Sarcoidosis is a systemic disease of unknown etiology that may affect any organ in the body. The nervous system is involved in 5-16% of cases of sarcoidosis. Here, we report a case of intramedullary sarcoidosis presenting with delayed spinal cord swelling after laminoplasty for the treatment of compressive cervical myelopathy. A 56-year-old woman was admitted to our hospital complaining of upper extremity pain and gait disturbance. The patient had undergone laminoplasty for compressive cervical myelopathy 3 months previously.
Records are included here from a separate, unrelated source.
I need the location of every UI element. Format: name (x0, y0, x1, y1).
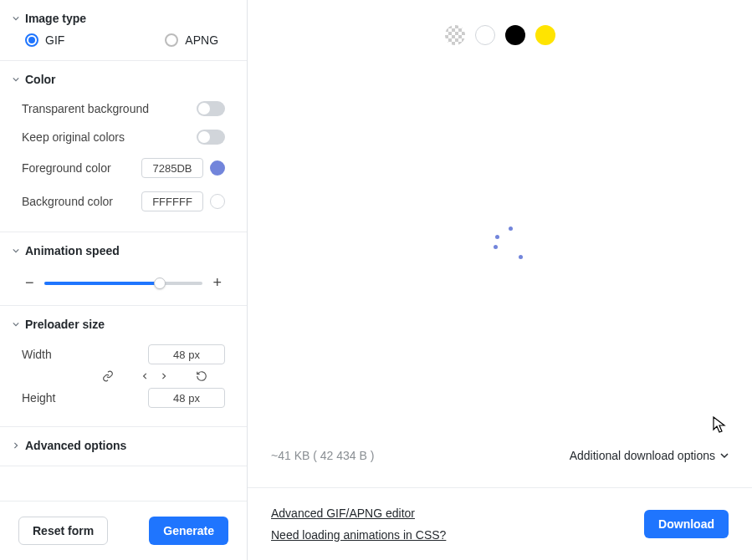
section-title: Advanced options (25, 439, 126, 452)
height-label: Height (22, 391, 55, 405)
radio-label: GIF (45, 33, 64, 47)
radio-gif[interactable]: GIF (25, 33, 64, 47)
preview-background-swatches (248, 0, 752, 45)
width-label: Width (22, 348, 52, 361)
section-title: Color (25, 73, 56, 86)
section-title: Image type (25, 12, 86, 25)
bg-swatch-transparent[interactable] (445, 25, 465, 45)
cursor-icon (713, 416, 726, 436)
speed-slider[interactable] (44, 282, 203, 285)
filesize-text: ~41 KB ( 42 434 B ) (271, 449, 374, 462)
section-animation-speed[interactable]: Animation speed (0, 244, 247, 266)
bg-swatch-black[interactable] (505, 25, 525, 45)
chevron-left-icon[interactable] (142, 372, 149, 380)
section-title: Preloader size (25, 318, 105, 331)
transparent-bg-toggle[interactable] (197, 101, 225, 116)
speed-decrease-button[interactable]: − (25, 274, 34, 292)
reset-size-icon[interactable] (196, 370, 207, 382)
section-preloader-size[interactable]: Preloader size (0, 318, 247, 339)
generate-button[interactable]: Generate (149, 517, 228, 545)
preview-canvas (248, 45, 752, 440)
chevron-down-icon (12, 14, 20, 23)
chevron-right-icon (12, 441, 20, 450)
speed-increase-button[interactable]: + (212, 274, 222, 292)
download-button[interactable]: Download (644, 510, 729, 538)
chevron-down-icon (12, 75, 20, 84)
background-swatch[interactable] (210, 194, 225, 209)
section-color[interactable]: Color (0, 73, 247, 94)
radio-apng[interactable]: APNG (165, 33, 218, 47)
reset-form-button[interactable]: Reset form (18, 517, 108, 545)
radio-icon (25, 33, 38, 47)
keep-colors-label: Keep original colors (22, 130, 125, 144)
radio-icon (165, 33, 178, 47)
section-image-type[interactable]: Image type (0, 12, 247, 33)
chevron-down-icon (720, 451, 729, 460)
radio-label: APNG (185, 33, 218, 47)
chevron-down-icon (12, 320, 20, 328)
link-icon[interactable] (102, 370, 114, 382)
chevron-down-icon (12, 247, 20, 255)
chevron-right-icon[interactable] (161, 372, 167, 380)
foreground-color-input[interactable] (141, 158, 203, 178)
transparent-bg-label: Transparent background (22, 102, 149, 115)
width-input[interactable] (148, 344, 225, 364)
bg-swatch-white[interactable] (475, 25, 495, 45)
bg-swatch-yellow[interactable] (535, 25, 555, 45)
height-input[interactable] (148, 388, 225, 408)
additional-download-options[interactable]: Additional download options (570, 449, 729, 462)
section-advanced-options[interactable]: Advanced options (0, 439, 247, 452)
background-color-input[interactable] (141, 191, 203, 211)
foreground-color-label: Foreground color (22, 161, 111, 175)
section-title: Animation speed (25, 244, 120, 257)
advanced-editor-link[interactable]: Advanced GIF/APNG editor (271, 507, 446, 520)
foreground-swatch[interactable] (210, 160, 225, 176)
keep-colors-toggle[interactable] (197, 130, 225, 145)
background-color-label: Background color (22, 195, 113, 208)
css-animations-link[interactable]: Need loading animations in CSS? (271, 528, 446, 542)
Follow-up magnetic resonance imaging revealed a large solitary intramedullary lesion with associated extensive cord swelling, signal changes, and heterogeneous enhancement of spinal cord from C2 to C7. Spinal cord biopsy revealed non-necrotizing granulomas with signs of chronic inflammation. The final diagnosis of sarcoidosis was based upon laboratory data, imaging findings, histological findings, and the exclusion of other diagnoses. Awareness of such presentations and a high degree of suspicion of sarcoidosis may help arrive at the correct diagnosis.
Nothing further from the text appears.